After Duffy pressured the state to ensure that licenses were not granted to immigrants living in the country illegally, California simply sent notices invalidating the licenses. An audit found problems such as licenses that remained valid long after an immigrant’s permission to stay in the country expired or licenses where the state could not prove that it had verified the driver’s immigration status.
“California has no ‘extension’ for breaking the law and putting Americans at risk on the streets,” Duffy posted on the social platform X.
The Transportation Department has been making the issue a priority ever since a truck driver who was not authorized to live in the US made an illegal U-turn and caused a crash in Florida that killed three people in August.
California officials said they are working to make sure the federal Transportation Department is satisfied with the reforms they have made. The state had planned to resume issuing commercial driver’s licenses in mid-December, but the Federal Motor Carrier Safety Administration halted it.
“Commercial drivers are a vital part of our economy – our supply chains don’t move, and our communities don’t stay connected without them,” said DMV Director Steve Gordon.
The Sikh Coalition, a national group defending the civil rights of Sikhs, and the San Francisco-based Asian Law Caucus filed a class-action lawsuit on behalf of the California drivers. He said immigrant truck drivers are being unfairly targeted. The driver in the Florida crash and the driver in another fatal crash in California in October are both Sikhs.
About 20% of all truck drivers are immigrants, but these non-domiciled licensed immigrants only account for 5% of all commercial driver’s licenses, or about 200,000 drivers. The Department of Transportation also proposed new restrictions that would severely limit the extent to which noncitizens can obtain licenses, but a court blocked the new rules.
Mumith Kaur, legal director of the Sikh Coalition, said the delay is “an important step towards reducing the immediate threat these drivers face to their lives and livelihoods.”

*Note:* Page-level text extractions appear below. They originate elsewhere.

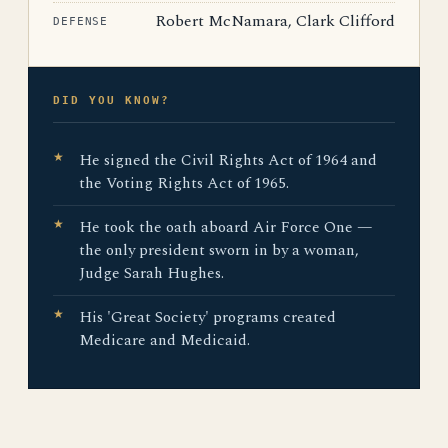
Robert McNamara, Clark Clifford
DEFENSE
DID YOU KNOW?
He signed the Civil Rights Act of 1964 and
the Voting Rights Act of 1965.
He took the oath aboard Air Force One —
the only president sworn in by a woman,
Judge Sarah Hughes.
His 'Great Society' programs created
Medicare and Medicaid.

Duffy previously threatened to withhold millions of dollars in federal funding from California, Pennsylvania and Minnesota after the audit found significant problems under existing rules such as allowing commercial licenses to remain valid long after an immigrant truck driver’s work permit expires. He dropped his threat to withhold $160 million from California when the state said it would revoke the license because the state was in compliance.
Trucking trade groups have praised the effort to remove unqualified drivers from the road who shouldn’t have a license or who can’t speak English. He also appreciated the move of the transport department to take action against dubious commercial driver’s license schools.